I’ve found monsters fascinating since late childhood, though I’m sad to say I’ve never really believed in them. A part of me wishes I could suspend rational doubts and join the ranks of those who earnestly believe there are dogmen and lake creatures prowling the darker corners of the world. Some claim to have seen such monsters, and I do not doubt the convictions of many of these individuals. I don’t think they’ve seen what they think they’ve seen though, though I kind of wish I did. Who knows, maybe I’ll see something I can’t explain one of these nights on one of Ohio’s lonely county roads.
Linda S. Godfrey compiled as many unexplained creature sightings as she could find into her 2014 book American Monsters: A History of Monster Lore, Legends, and Sightings in America. Godfrey’s extensively researched book crisscrosses the country exposing legends, rumors, and stories as varied as the people who populate this land. She divides her book into three sections based on these beasts’ domains: Monsters by Air, Monsters by Sea, and Monsters by Land.
The first looks at flying monsters such as giant birds of no known species, batmen and other bat-like monsters, pterosaurs that have been extinct for millions of years but continue to fuel sightings from time to time, and bizarre beings like mothmen. Ohio cryptid hunters need only run across the border to Point Pleasant, West Virginia, to revel in the lore surrounding the last monster in that list, as the small town is ground zero for mothman sightings and even has an annual festival dedicated to their patron beast.
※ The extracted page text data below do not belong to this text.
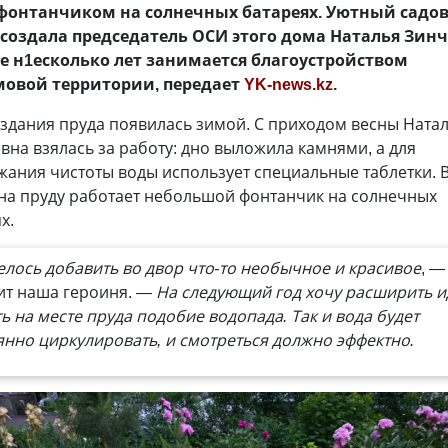
 фонтанчиком на солнечных батареях. Уютный садо
 создала председатель ОСИ этого дома Наталья Зинч
е н1есколько лет занимается благоустройством
овой территории, передает
YK-news.kz
.
здания пруда появилась зимой. С приходом весны Ната
вна взялась за работу: дно выложила камнями, а для
ания чистоты воды использует специальные таблетки. 
 на пруду работает небольшой фонтанчик на солнечных
х.
елось добавить во двор что-то необычное и красивое
, —
ит наша героиня.
— На следующий год хочу расширить и
ь на месте пруда подобие водопада. Так и вода будет
янно циркулировать, и смотреться должно эффектно.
Godfrey also looks in this section at flying monsters of ancient American legend, such as the Quetzalcoatl and others. In the section on sea monsters, Godfrey looks at unidentified water craft (the aquatic iterations of UFOs), merpeople, giant serpents that call to mind Scotland’s famed Loch Ness Monster, and strange sightings such as the Florida Gator Man (having lived in Florida, I can attest to there being many strange people and things there, but I never saw this bipedal reptile).
The section of the book devoted to land-based monsters features the most popular North American species from cryptozoology, werewolves and Sasquatch (Bigfoot). Sightings of dogmen or wolfmen spread across the country, and seem particularly common in the Great Lakes region. We even have a werewolf legend right here in Darke County, though sources for the story are few (as I suppose they tend to be anyway). Other beasts covered in this chapter include the entertainingly named Wampus Cat, Windigos of Native American legend, and plenty of other walking nightmares. This chapter also includes the author’s only experience with cryptids. In the book’s final chapter, Godfrey tells of a sighting she and some friends had of a Bigfoot-like creature in the Wisconsin woods.
While Godfrey is clearly fascinated by her subject and displays ample curiosity and the necessary tilt toward belief, she maintains rationality and acknowledges alternative explanations for almost every sighting in the book. She knows people’s imaginations can get away from them, and she never presents a story as plain fact. Still, she seems to trust most of the eyewitnesses who have spoken to her over the years, and presents their stories faithfully.
American Monsters is a lot of fun to read, whether you believe in cryptids or just wish you did. If you’ve ever seen a creature you couldn’t explain, let me know.